Saturday, November 10, 2007

Saskatchewan Party's True Colors Starting to Show

Just ask the media.

It starts out with Brad Wall's Childhood:


If there was any indication Saskatchewan Party leader Brad Wall had a political future, it could be his childhood interest in the board game Poleconomy ... the game with the not-so-catchy title, initially launched in Canada with the support of the Fraser Institute think-tank.
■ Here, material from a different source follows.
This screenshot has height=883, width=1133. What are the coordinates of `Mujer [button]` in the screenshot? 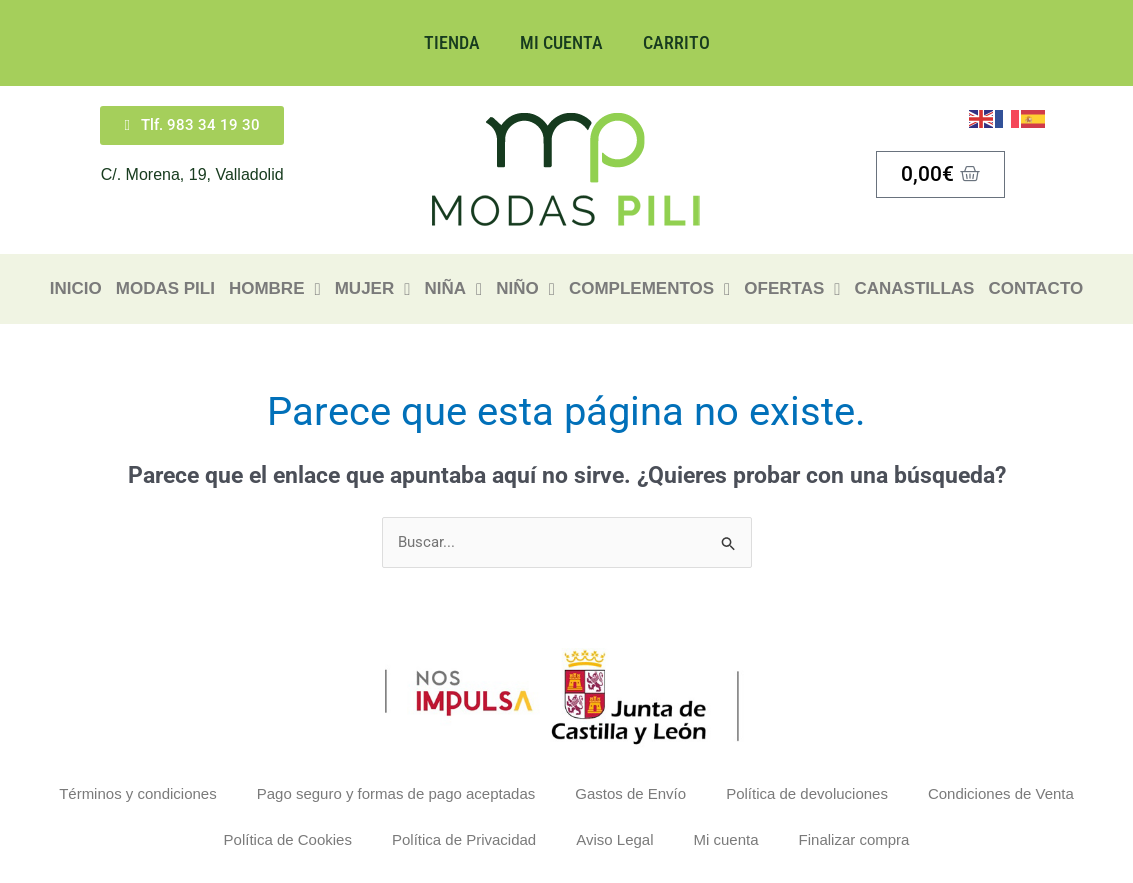 It's located at (373, 289).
And then there is the whole "promises, shmomises" angle:

Saskatchewan is now a "have" province, enjoying a prolonged commodity boom. Could its economy use any help? Actually, yes. Unfortunately, what it needs most, the SaskParty promised not to deliver: wide-scale privatization...With a booming economy at his back, Mr. Wall should spend some political capital and dare to aim high--even if it means breaking a campaign promise or two.

And then there is oil royalties:

Saskatchewan‘s current tax for extracting oil is considered less generous to oil companies than Alberta‘s, but Saskatchewan‘s premier-designate Brad Wall says he‘d like to change that

The Pulp Mill deal:

Saskatchewan's new government plans to re-examine a multimillion-dollar plan to redevelop a pulp mill in the northern city of Prince Albert.

Tilma? check:


It may have been Mr. Calvert's NDP that copped its right-wing-phobic campaign strategies from federal campaigns like Mr. Martin's. ... The Prime Minister has already begun throwing Ottawa's muscle behind traditional federal priorities: developing infrastructure and fostering interprovincial economic harmony by promoting east-west trade, a single market regulator and harmonized sales taxes, while backing away from centralized social policies.


Planning a purge of the civil service:

But the need for change goes beyond the need for fresh thinking and fresh thinkers. After one term in office, a government seldom has a strong grasp on its levers. After two, it should have. After three, it becomes difficult to tell the government apart from its bureaucracy. Prejudices harden, constituencies of entitlement-holders and -seekers form, the polity comes to have interests so vested that dissent is weakened. In short, it's unhealthy, as even Albertans appear to be starting to realize.

The media is already starting to lay the groundwork for Brad and Co. to rip off that sheep's clothing and reveal the wolf.